Esta relación mutualista, aunque casi universal en el reino vegetal, no está exenta de complejidad que va más allá de la simple presencia de un hongo. Por ejemplo, la eficacia de la simbiosis en un entorno agrícola no está garantizada por la mera inoculación, ya que depende de una delicada compatibilidad entre la cepa específica del hongo, la especie y variedad del cultivo, las condiciones edafoclimáticas (pH, textura, fertilidad del suelo) y las prácticas de manejo agrícola.
Esta especificidad funcional explica por qué la investigación y el desarrollo en el sector se han alejado de los inoculantes genéricos para centrarse en el aislamiento, selección y producción de cepas de élite. Empresas líderes, muchas de ellas asociadas a AEFA, invierten considerables recursos en identificar y patentar cepas con características superiores, como una mayor tolerancia a la salinidad o una capacidad excepcional para producir micelio externo, que ofrecen un rendimiento predecible y una ventaja competitiva en condiciones agronómicas concretas.
Especies y cepas de hongos de interés comercial.
Aunque existen miles de especies de hongos micorrícicos en la naturaleza, solo un número reducido ha sido aislado, estudiado y producido a escala comercial.
Dado que la mayoría de los cultivos agrícolas forman simbiosis con hongos para generar Micorrizas Arbusculares (MA), el mercado de inoculantes está fuertemente dominado por este grupo. Para las MA, los géneros Glomus y Rhizophagus son los más comunes en las formulaciones comerciales.
Dentro de los hongos MA, la especie Rhizophagus irregularis (anteriormente clasificada como Glomus intraradices) es, con diferencia, la más utilizada y documentada en productos comerciales y estudios científicos. Su amplia adaptabilidad a diferentes plantas y condiciones de suelo la convierte en una opción fiable para los formuladores.

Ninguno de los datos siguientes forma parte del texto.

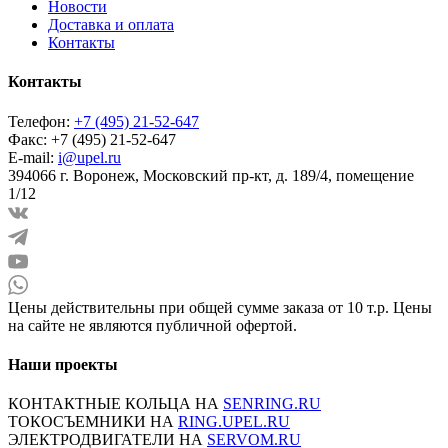
Новости
Доставка и оплата
Контакты
Контакты
Телефон:
+7 (495) 21-52-647
Факс:
+7 (495) 21-52-647
E-mail:
i@upel.ru
394066 г. Воронеж, Московский пр-кт, д. 189/4, помещение
1/12
Цены действительны при общей сумме заказа от 10 т.р. Цены
на сайте не являются публичной офертой.
Наши проекты
КОНТАКТНЫЕ КОЛЬЦА НА
SENRING.RU
ТОКОСЪЕМНИКИ НА
RING.UPEL.RU
ЭЛЕКТРОДВИГАТЕЛИ НА
SERVOM.RU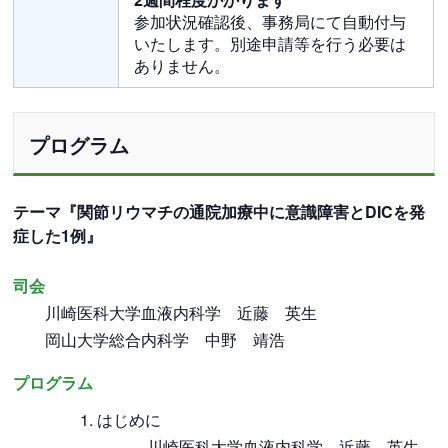
参加状況確認後、事務局にて自動付与
いたします。別途申請等を行う必要は
ありません。
プログラム
テーマ『関節リウマチの通院加療中に意識障害とDICを発
症した1例』
司会
川崎医科大学血液内科学 近藤 英生
岡山大学総合内科学 中野 靖浩
プログラム
はじめに
川崎医科大学血液内科学 近藤 英生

Además, en un contexto de innovación y especialización de cepas, la verdadera ventaja competitiva en el mercado actual no reside en el uso de especies comunes, sino en el aislamiento y la patente de cepas exclusivas con características agronómicas superiores. Este es el campo de batalla de la innovación. Por ejemplo, hay empresas que han basado su éxito en la cepa patentada Glomus iranicum var. tenuihypharum, destacada por su excepcional producción de micelio extrarradical y su alta tolerancia a la salinidad, lo que la hace especialmente eficaz en condiciones de agricultura intensiva. Y siguiendo con ejemplos, de manera similar, otra empresa española y asociada a AEFA ha desarrollado su tecnología en torno a cepas exclusivas como Rhizoglomus irregulare BEG72, aislada en colaboración con el centro de investigación IRTA.
Esta tendencia hacia la especialización genética permite ofrecer productos de mayor valor añadido, con una eficacia más predecible y adaptada a desafíos específicos en cultivo.